Because of containers, my company now can roll out deployments using well defined CI/CD scripts, where we can control installations to force usage of pass-through caches (GCP artifact registry). So it actually has that data you're talking about, but instead of living in one person's head it's stored in a database and accessable to everyone via an API.
You mean, aside from not having to handle installation of your software on your users' machines?
Also I'm not sure this is related to docker at all.
Was it really so amazing? Here is half a Docker implementation, in about 100 lines of Bash...
https://github.com/p8952/bocker
The other half is the other 90%.
Looking at it now, it won't even run in the latest systemd, which now refuses to boot with cgroups v1. Good luck even accessing /dev/null under cgroups v2 with systemd.
Lines of code is irrelevant.
Docker is important because:
1) it made a convenient process to build a “system” image of sorts, upload it, download it, and run it.
2) (the important bit!) Enough people adopted this process for it to become basically a standard
Before Docker, it wasnt uncommon to ship some complicated apps in VMs. Packaging those was downright awful with all of the bespoke scripting needed for the various steps of distribution. And then you get a new job? Time to learn a brand new process.
And like the famous hacker news comment goes, Dropbox is trivial by just using FTP, curlftpfs and SVN. Docker might have many faults, but for anybody that dealt with the problems that it aimed to solve do know in that it was revolutionary in simplifying things.
And for people that disagree, please write a library like TestContainers using cobbled together bash scripts, that can download and cleanly execute and then clean up almost any common use backend dependency.
Yeah, but the Open Container Initiative is supposed to be the responsible adults in the room taking the "fail fast" corporate Docker Inc stuff, and taking time to apply good engineering principles to it.

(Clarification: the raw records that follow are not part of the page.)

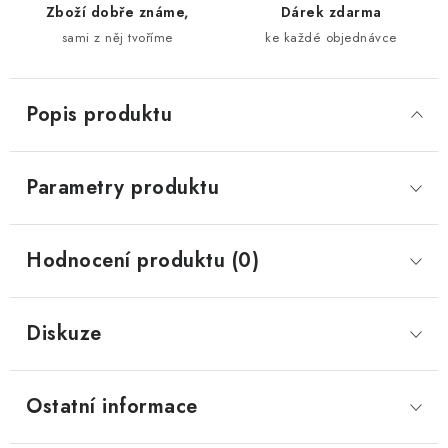
Zboží dobře známe,
Dárek zdarma
sami z něj tvoříme
ke každé objednávce
Popis produktu
Parametry produktu
Hodnocení produktu (0)
Diskuze
Ostatní informace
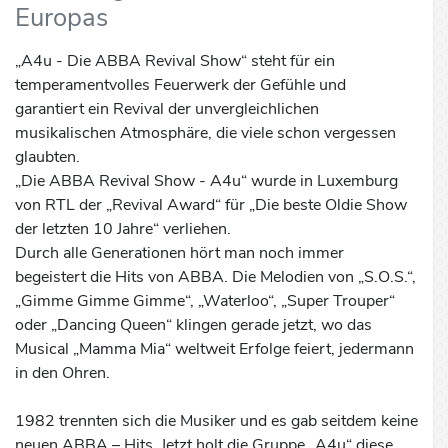
Europas
„A4u - Die ABBA Revival Show“ steht für ein
temperamentvolles Feuerwerk der Gefühle und
garantiert ein Revival der unvergleichlichen
musikalischen Atmosphäre, die viele schon vergessen
glaubten.
„Die ABBA Revival Show - A4u“ wurde in Luxemburg
von RTL der „Revival Award“ für „Die beste Oldie Show
der letzten 10 Jahre“ verliehen.
Durch alle Generationen hört man noch immer
begeistert die Hits von ABBA. Die Melodien von „S.O.S.“,
„Gimme Gimme Gimme“, „Waterloo“, „Super Trouper“
oder „Dancing Queen“ klingen gerade jetzt, wo das
Musical „Mamma Mia“ weltweit Erfolge feiert, jedermann
in den Ohren.
1982 trennten sich die Musiker und es gab seitdem keine
neuen ABBA – Hits. Jetzt holt die Gruppe „A4u“ diese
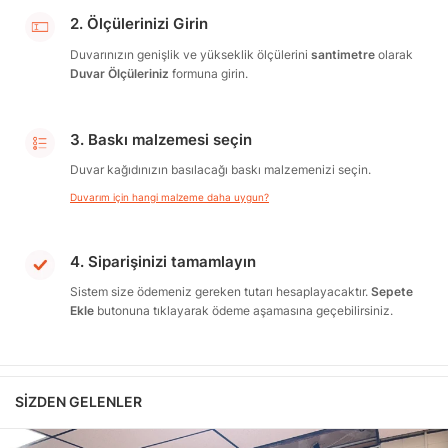
2. Ölçülerinizi Girin
Duvarınızın genişlik ve yükseklik ölçülerini
santimetre
olarak
Duvar Ölçüleriniz
formuna girin.
3. Baskı malzemesi seçin
Duvar kağıdınızın basılacağı baskı malzemenizi seçin.
Duvarım için hangi malzeme daha uygun?
4. Siparişinizi tamamlayın
Sistem size ödemeniz gereken tutarı hesaplayacaktır.
Sepete
Ekle
butonuna tıklayarak ödeme aşamasına geçebilirsiniz.
SIZDEN GELENLER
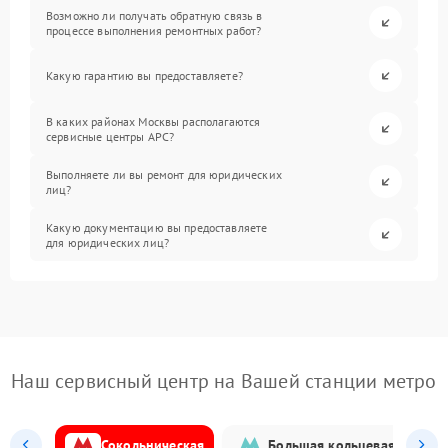
Возможно ли получать обратную связь в
процессе выполнения ремонтных работ?
Какую гарантию вы предоставляете?
В каких районах Москвы располагаются
сервисные центры APC?
Выполняете ли вы ремонт для юридических
лиц?
Какую документацию вы предоставляете
для юридических лиц?
Наш сервисный центр на Вашей станции метро
Сокольническая
Большая кольцевая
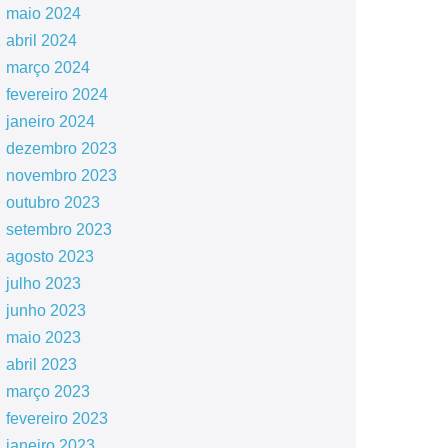
maio 2024
abril 2024
março 2024
fevereiro 2024
janeiro 2024
dezembro 2023
novembro 2023
outubro 2023
setembro 2023
agosto 2023
julho 2023
junho 2023
maio 2023
abril 2023
março 2023
fevereiro 2023
janeiro 2023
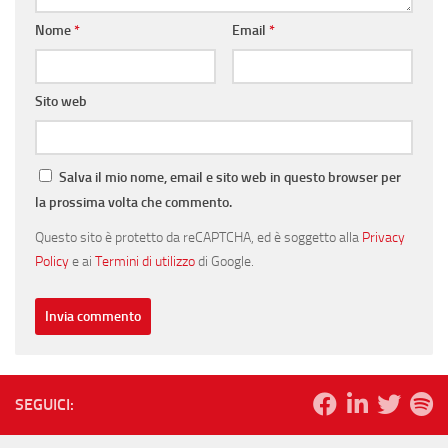
Nome
*
Email
*
Sito web
Salva il mio nome, email e sito web in questo browser per
la prossima volta che commento.
Questo sito è protetto da reCAPTCHA, ed è soggetto alla
Privacy
Policy
e ai
Termini di utilizzo
di Google.
SEGUICI:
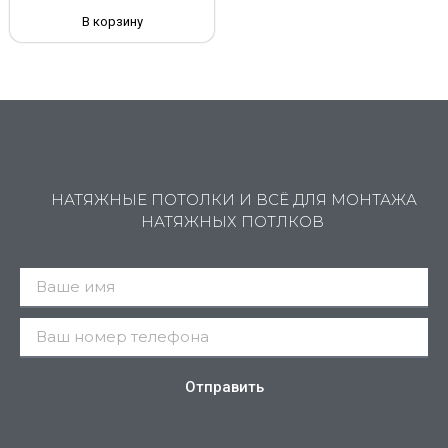
В корзину
НАТЯЖНЫЕ ПОТОЛКИ И ВСЁ ДЛЯ МОНТАЖА
НАТЯЖНЫХ ПОТЛКОВ
Отправить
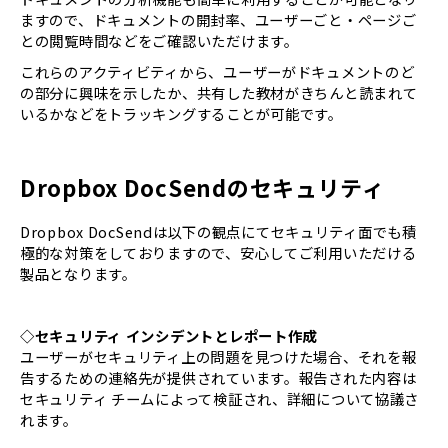
ますので、ドキュメントの開封率、ユーザーごと・ページご
との閲覧時間などをご確認いただけます。
これらのアクティビティから、ユーザーがドキュメントのど
の部分に興味を示したか、共有した教材がきちんと読まれて
いるかなどをトラッキングすることが可能です。
Dropbox DocSendのセキュリティ
Dropbox DocSendは以下の観点にてセキュリティ面でも積
極的な対策をしておりますので、安心してご利用いただける
製品となります。
◇セキュリティ インシデントとレポート作成
ユーザーがセキュリティ上の問題を見つけた場合、それを報
告するための連絡先が提供されています。報告された内容は
セキュリティ チームによって検証され、詳細について協議さ
れます。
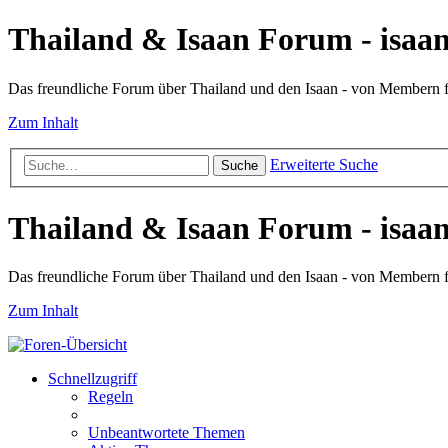
Thailand & Isaan Forum - isaan
Das freundliche Forum über Thailand und den Isaan - von Membern
Zum Inhalt
Erweiterte Suche
Suche
Thailand & Isaan Forum - isaan
Das freundliche Forum über Thailand und den Isaan - von Membern
Zum Inhalt
Schnellzugriff
Regeln
Unbeantwortete Themen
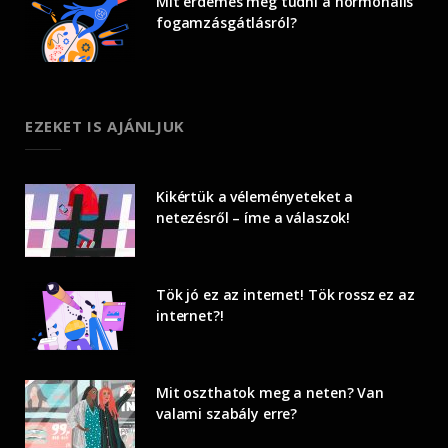
Mit érdemes még tudni a hormonális
fogamzásgátlásról?
EZEKET IS AJÁNLJUK
Kikértük a véleményeteket a
netezésről – íme a válaszok!
Tök jó ez az internet! Tök rossz ez az
internet?!
Mit oszthatok meg a neten? Van
valami szabály erre?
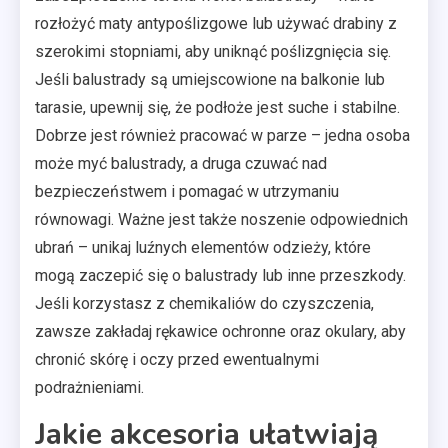
rozłożyć maty antypoślizgowe lub używać drabiny z
szerokimi stopniami, aby uniknąć poślizgnięcia się.
Jeśli balustrady są umiejscowione na balkonie lub
tarasie, upewnij się, że podłoże jest suche i stabilne.
Dobrze jest również pracować w parze – jedna osoba
może myć balustrady, a druga czuwać nad
bezpieczeństwem i pomagać w utrzymaniu
równowagi. Ważne jest także noszenie odpowiednich
ubrań – unikaj luźnych elementów odzieży, które
mogą zaczepić się o balustrady lub inne przeszkody.
Jeśli korzystasz z chemikaliów do czyszczenia,
zawsze zakładaj rękawice ochronne oraz okulary, aby
chronić skórę i oczy przed ewentualnymi
podrażnieniami.
Jakie akcesoria ułatwiają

It's somewhat surprising that the results of that process are looking to be nearly as fly-by-the-seat-of-your-pants as Docker itself is.
I mean, Podman exists, as do lots of custom build tools and other useful options. Personally, I mostly just stick with vanilla Docker (and Compose/Swarm), because it's pretty coherent and everything just fits together, even if it isn't always perfect.
Either way, agreed about the concepts behind the technology making things better for a lot of folks out there, myself included (haven't had prod issues with mismatched packages or inconsistent environments in years at this point, most of my personal stuff also runs on containers).
On top of that, it's either the OCI spec that's broken or it's just AWS being nuts, but unlike GitLab and Nexus, AWS ECR doesn't support automatically creating folders (e.g. "<acctid>.dkr.ecr.<region>.amazonaws.com/foo/bar/baz:tag"), it can only do flat storage and either have seriously long image names or tags.
Yes you can theoretically create a repository object in ECR in Terraform to mimic that behavior, but it sucks in pipelines where the result image path is dynamic - you need to give more privileges to the IAM role of the CI pipeline than I'm comfortable with, not to mention that I don't like any AWS resources managed outside of the central Terraform repository.
[1] https://stackoverflow.com/questions/64232268/storing-images-...
That's seem standard AWS practice. Implement a new feature so you can check the box, but in practice it's a huge pain to actually use.
It’s not as bad as Azure is (was?) with IPv6: https://news.ycombinator.com/item?id=29327773
Azure's IPv6 implementation is still flawed and still broken. That has not changed.
IIRC it's not in the spec because administration of resources is out of scope. For example, perhaps you offer a public repository and you want folks to sign up for an account before they can push? Or you want to have an approval process before new repositories are created?
Regardless it's a huge pain that ECR doesn't support this. Everybody I know of who has used ECR has run into this.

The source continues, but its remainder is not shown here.